Re: [RFC PATCH 1/5] mm/page_alloc: always add freeing page at the tail of the buddy list

From: Joonsoo Kim
Date: Thu Oct 13 2016 - 21:02:11 EST

On Thu, Oct 13, 2016 at 11:04:39AM +0200, Vlastimil Babka wrote:
> On 10/13/2016 10:08 AM, js1304@xxxxxxxxx wrote:
> >From: Joonsoo Kim <>
> >
> >Currently, freeing page can stay longer in the buddy list if next higher
> >order page is in the buddy list in order to help coalescence. However,
> >it doesn't work for the simplest sequential free case. For example, think
> >about the situation that 8 consecutive pages are freed in sequential
> >order.
> >
> >page 0: attached at the head of order 0 list
> >page 1: merged with page 0, attached at the head of order 1 list
> >page 2: attached at the tail of order 0 list
> >page 3: merged with page 2 and then merged with page 0, attached at
> > the head of order 2 list
> >page 4: attached at the head of order 0 list
> >page 5: merged with page 4, attached at the tail of order 1 list
> >page 6: attached at the tail of order 0 list
> >page 7: merged with page 6 and then merged with page 4. Lastly, merged
> > with page 0 and we get order 3 freepage.
> >
> >With excluding page 0 case, there are three cases that freeing page is
> >attached at the head of buddy list in this example and if just one
> >corresponding ordered allocation request comes at that moment, this page
> >in being a high order page will be allocated and we would fail to make
> >order-3 freepage.
> >
> >Allocation usually happens in sequential order and free also does. So, it
> Are you sure this is true except after the system is freshly booted?
> As soon as it becomes fragmented, a stream of order-0 allocations
> will likely grab them randomly from all over the place and it's
> unlikely to recover except small orders.
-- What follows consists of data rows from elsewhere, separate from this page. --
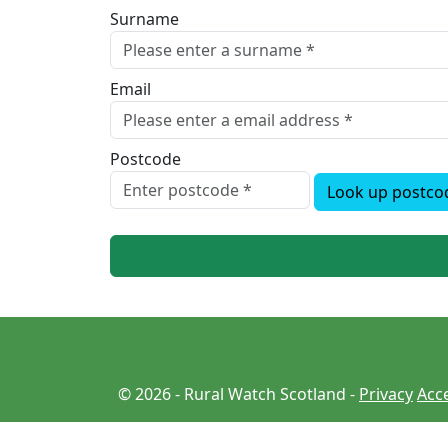
Surname
Email
Postcode
Look up postco
© 2026 - Rural Watch Scotland -
Privacy
Acce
What we should really focus on is just a small order page
(non-costly order page) and this patch would help to make them. Even
if the system runs for a long time, I saw that there are many small
order freepages so there would be enough chance to alloc/free in
sequential order.

> >would be important to detect such a situation and to give some chance
> >to be coalesced.
> >
> >I think that simple and effective heuristic about this case is just
> >attaching freeing page at the tail of the buddy list unconditionally.
> >If freeing isn't merged during one rotation, it would be actual
> >fragmentation and we don't need to care about it for coalescence.
> I'm not against removing this heuristic, but not without some
> benchmarks. The disadvantage of putting pages to tail lists is that

I can do more test. But, I'd like to say that it is not removing the
heuristic but expanding the heuristic. Before adding this heuristic,
all freed page are added at the head of the buddy list.

> they become cache-cold until allocated again. We should check how
> large that problem is.

Yes, your concern is fair enough. There are some reasons to justify
this patch but it should be checked.

If merging happens, we cannot make sure whether this merged page is
cache-hot or not. There is a possibility that part of merged page stay
in the buddy list for a long time and is cache-cold. I guess that we
can apply above heuristic only for merged page which we cannot make
sure if it is cache-hot or not.

And, there is no guarantee that freed page is cache-hot. If it is used
for file-cache and reclaimed, it would be cache-cold. And, if
next allocation is requested by file-cache, it requires cache-cold
page. Benefit of maintaining cache-hot page at the head of the buddy
list would weaken.